Os especialistas não arriscam em dizer o que essas variáveis podem reservar à nação. Em meio a tantas incertezas, um "cenário de quanto pior, melhor" deve ser visto como uma postura inconsequente, como atenta o também cientista político Guilherme Howes:
- Um processo de impeachment traria uma tendência de um agravamento à crise, hoje, enfrentada. Obviamente, havendo indícios de envolvimento da presidente, aí, então, se tem outro cenário. Mas, no momento, a presidente deve concluir seu mandato. Na política, sabemos com as coisas começam, mas é impossível saber como termina.

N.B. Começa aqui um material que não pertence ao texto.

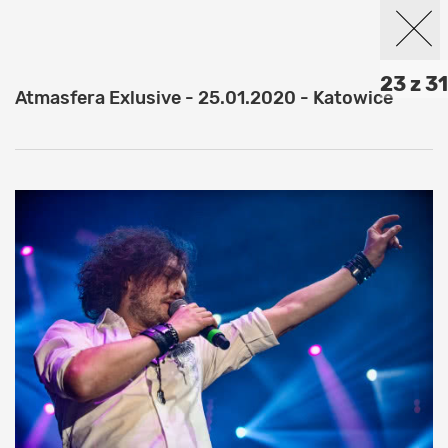
23 z 31
Atmasfera Exlusive - 25.01.2020 - Katowice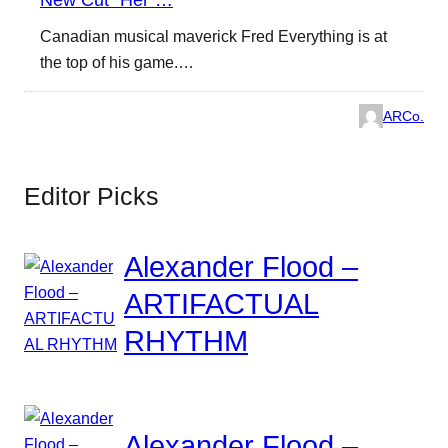
Canadian musical maverick Fred Everything is at
the top of his game.…
ARCo.
Editor Picks
Alexander Flood –
ARTIFACTUAL
RHYTHM
Alexander Flood –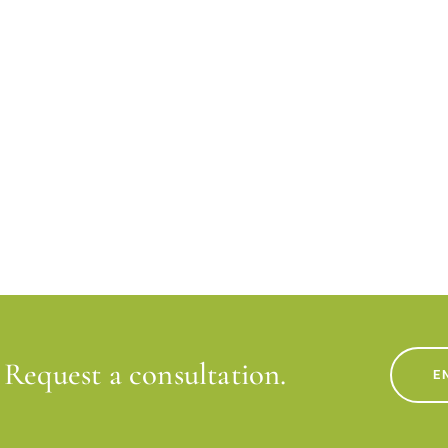
Request a consultation.
E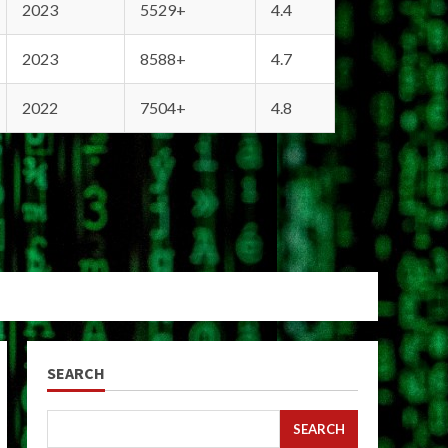
2023
5529+
4.4
2023
8588+
4.7
2022
7504+
4.8
SEARCH
SEARCH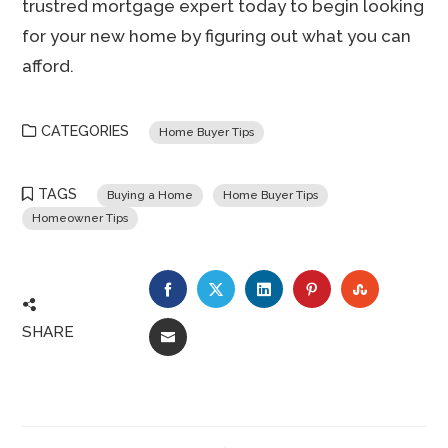
trustred mortgage expert today to begin looking
for your new home by figuring out what you can
afford.
CATEGORIES
Home Buyer Tips
TAGS
Buying a Home
Home Buyer Tips
Homeowner Tips
FACEBOOK
TWITTER
LINKEDIN
PINTEREST
STUMBLE
SHARE
EMAIL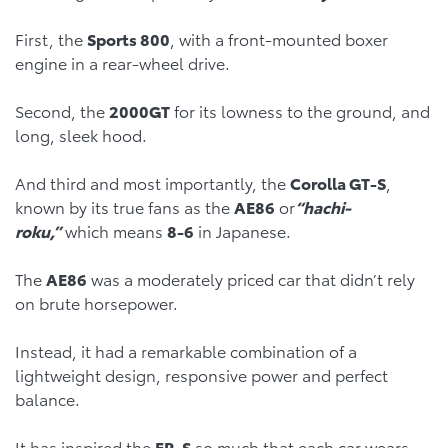
First, the
Sports 800
, with a front-mounted boxer
engine in a rear-wheel drive.
Second, the
2000GT
for its lowness to the ground, and
long, sleek hood.
And third and most importantly, the
Corolla GT-S
,
known by its true fans as the
AE86
or
“hachi-
roku,”
which means
8-6
in Japanese.
The
AE86
was a moderately priced car that didn’t rely
on brute horsepower.
Instead, it had a remarkable combination of a
lightweight design, responsive power and perfect
balance.
It has inspired the
FR-S
so much that each car wears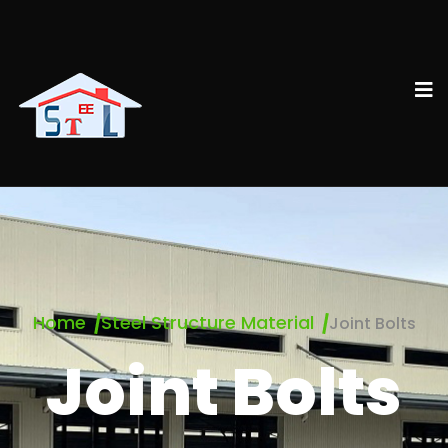
Home
Steel Structure Material
Joint Bolts
Joint Bolts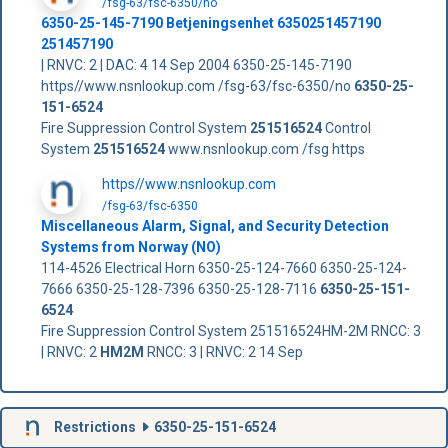
/fsg-63/fsc-6350/no
6350-25-145-7190 Betjeningsenhet 6350251457190
251457190
| RNVC: 2 | DAC: 4 14 Sep 2004 6350-25-145-7190
https//www.nsnlookup.com /fsg-63/fsc-6350/no
6350-25-
151-6524
Fire Suppression Control System
251516524
Control
System
251516524
www.nsnlookup.com /fsg https
https//www.nsnlookup.com
/fsg-63/fsc-6350
Miscellaneous Alarm, Signal, and Security Detection
Systems from Norway (NO)
114-4526 Electrical Horn 6350-25-124-7660 6350-25-124-
7666 6350-25-128-7396 6350-25-128-7116
6350-25-151-
6524
Fire Suppression Control System 251516524HM-2M RNCC: 3
| RNVC: 2
HM2M
RNCC: 3 | RNVC: 2 14 Sep
Restrictions
6350-25-151-6524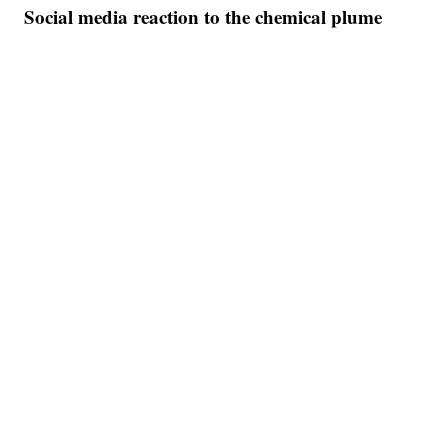
Social media reaction to the chemical plume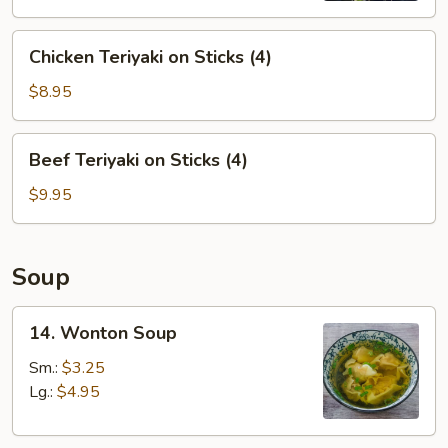
Chicken
Chicken Teriyaki on Sticks (4)
Teriyaki
on
$8.95
Sticks
(4)
Beef
Beef Teriyaki on Sticks (4)
Teriyaki
on
$9.95
Sticks
(4)
Soup
14.
14. Wonton Soup
Wonton
Soup
Sm.:
$3.25
Lg.:
$4.95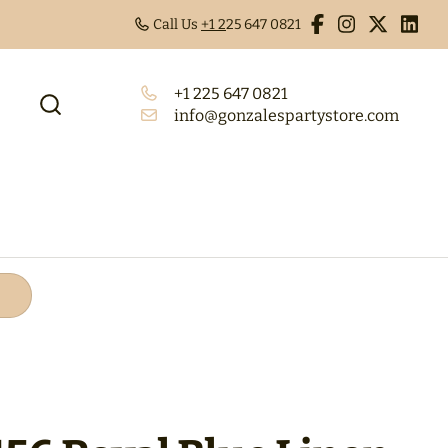
Call Us
+1 2
25 647 0821
+1 225 647 0821
info@gonzalespartystore.com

Os possíveis impactos para 2016
Em meio à crise política, inevitável não se falar em reflexos à corrida eleitoral nos mais de 5 mil municípios brasileiros em 2016. Por aqui, os partidos já dão os primeiros movimentos e, alguns, já apontam nomes ao pleito. Entre eles, o PT. O partido da presidente Dilma e que comanda o país há mais de uma década admite que as eleições de 2016 serão as mais difíceis já enfrentadas pela sigla.
- O PT tem problemas. O primeiro, em função da conjuntura nacional e, o segundo, se dá por um próprio desgaste na largada dos nomes do PT localmente, até porque se sabe que há uma certa animosidade interna (em referência a Valdeci Oliveira e Fabiano Pereira). Ou seja, o cenário é de desgaste - diz Denardin.

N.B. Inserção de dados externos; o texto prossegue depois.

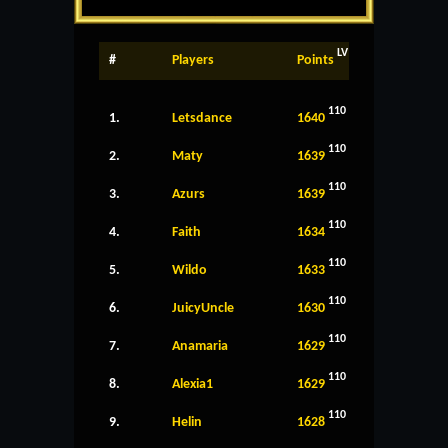
LV
#
Players
Points
110
1.
Letsdance
1640
110
2.
Maty
1639
110
3.
Azurs
1639
110
4.
Faith
1634
110
5.
Wildo
1633
110
6.
JuicyUncle
1630
110
7.
Anamaria
1629
110
8.
Alexia1
1629
110
9.
Helin
1628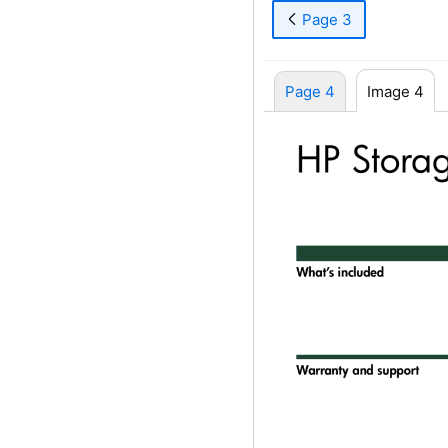
Page 3
Page 4
Image 4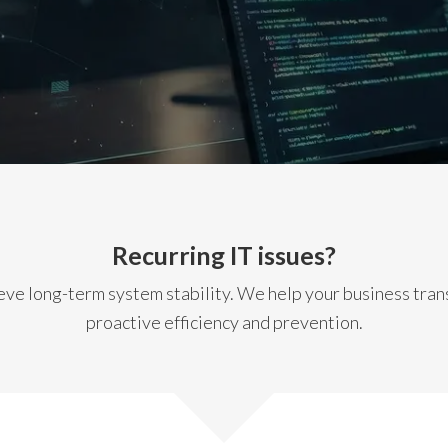
Recurring IT issues?
ve long-term system stability. We help your business transi
proactive efficiency and prevention.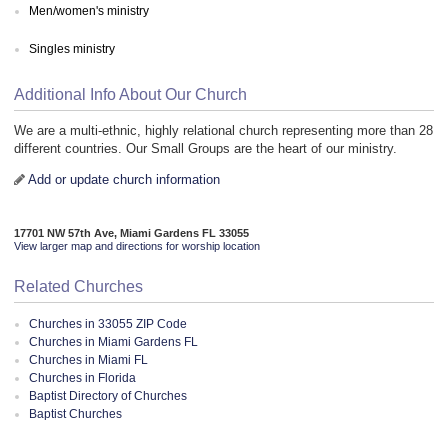
Men/women's ministry
Singles ministry
Additional Info About Our Church
We are a multi-ethnic, highly relational church representing more than 28
different countries. Our Small Groups are the heart of our ministry.
Add or update church information
17701 NW 57th Ave, Miami Gardens FL 33055
View larger map and directions for worship location
Related Churches
Churches in 33055 ZIP Code
Churches in Miami Gardens FL
Churches in Miami FL
Churches in Florida
Baptist Directory of Churches
Baptist Churches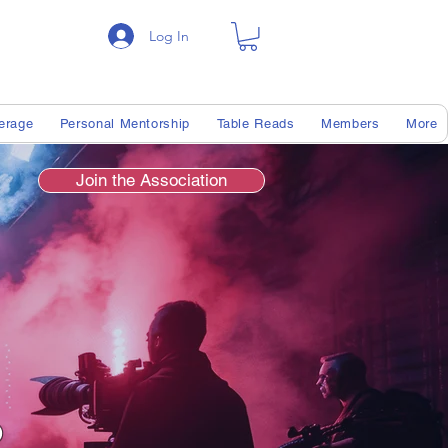
Log In
erage
Personal Mentorship
Table Reads
Members
More
Join the Association
s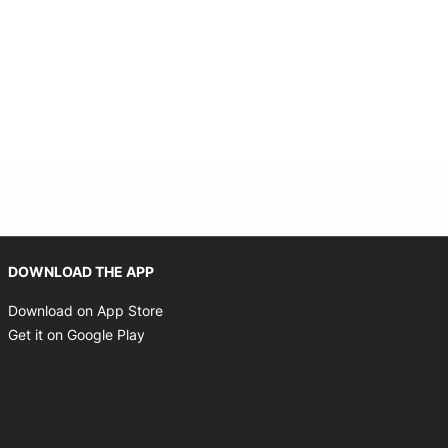
Opens in new window
DOWNLOAD THE APP
Opens in new window
Download on App Store
Opens in new window
Get it on Google Play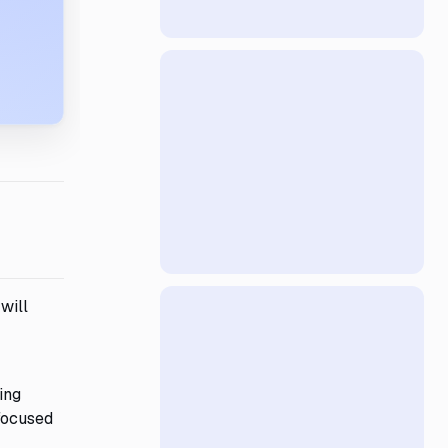
will
ing
-focused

O cientista político Guilherme Howes sustenta que, dificilmente, a crise no governo federal respingará no pleito local. Segundo ele, o que as pessoas querem "são respostas concretas aos problemas básicos da sociedade". O também sociólogo José Carlos Martinez afirma ser temerário projetar desgastes do PT na corrida eleitoral.
- O PT ainda é o partido mais organizado do país, com bastante militância. Durante a crise do Mensalão se dizia que o PT ia se dar mal. Pelo contrário. Fez mais vereadores e deputados.

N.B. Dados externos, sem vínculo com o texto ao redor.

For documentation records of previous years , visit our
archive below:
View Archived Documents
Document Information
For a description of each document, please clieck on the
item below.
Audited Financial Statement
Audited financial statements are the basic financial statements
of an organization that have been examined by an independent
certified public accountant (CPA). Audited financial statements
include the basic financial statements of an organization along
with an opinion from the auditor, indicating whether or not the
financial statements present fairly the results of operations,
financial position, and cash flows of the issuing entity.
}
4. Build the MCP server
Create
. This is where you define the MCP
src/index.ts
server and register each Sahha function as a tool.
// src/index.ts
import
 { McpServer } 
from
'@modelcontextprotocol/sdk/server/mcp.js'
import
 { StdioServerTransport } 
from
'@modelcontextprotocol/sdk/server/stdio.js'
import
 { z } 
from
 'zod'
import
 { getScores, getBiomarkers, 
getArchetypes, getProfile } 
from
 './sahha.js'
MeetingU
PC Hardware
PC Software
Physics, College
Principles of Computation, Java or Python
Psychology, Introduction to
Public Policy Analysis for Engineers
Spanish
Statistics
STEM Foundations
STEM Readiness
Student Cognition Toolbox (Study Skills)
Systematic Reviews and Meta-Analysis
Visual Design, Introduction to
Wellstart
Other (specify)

O economista Matheus Frozza acredita que, em Santa Maria, se tenha uma polarização entre o PT e o PSDB. Para ele, o surgimento de uma terceira seria positivo se trouxesse "novas ideias novas, coisa que não será possível entre esses nomes ventilados".
A predominância da agenda econômica
Fato: o governo federal tomou decisões erradas na economia. Ou seja, gastou demais e maquiou os problemas. E adiou as decisões necessárias para colocar o país, novamente, nos trilhos. Consequência: o buraco na economia só aumenta e há uma tendência de agravamento da crise. Frente a este cenário, os problemas financeiros passaram a pautar não só o governo federal - que teve de adotar um ajuste fiscal capitaneado pelo ministro da Fazenda, Joaquim Levy, criticado duramente por oposição e situação. O domínio da agenda econômica sobre a política é hoje algo consolidado. O cientista político Guilherme Howes resume a situação:
- Quem está controlando tanto o Executivo quanto o Legislativo é a economia.
O colega e sociólogo José Carlos Martinez pondera ao dizer que "um governo bom é aquele que tem um bom desempenho econômico", mas sem descuidar de questões sociais. O economista Anderson Denardin ressalva que a crise hoje enfrentada era previsível, e faz uma provocação ao dizer que "o difícil é o político escutar o economista e fazer o que ele sugere".
Além disso, posições exacerbadas fazem com que o cenário político brasileiro seja, hoje, uma arena em que prevalece a intolerância, afirma Martinez. Tanto as manifestações pró-Dilma quanto aquelas de contrariedade à gestão petista devem ser vistas como saudável frente à recente democracia brasileira. Na mesma linha, o economista Matheus Frozza entende que a discussão vai "muito além do que rotular entre coxinhas e petralhas".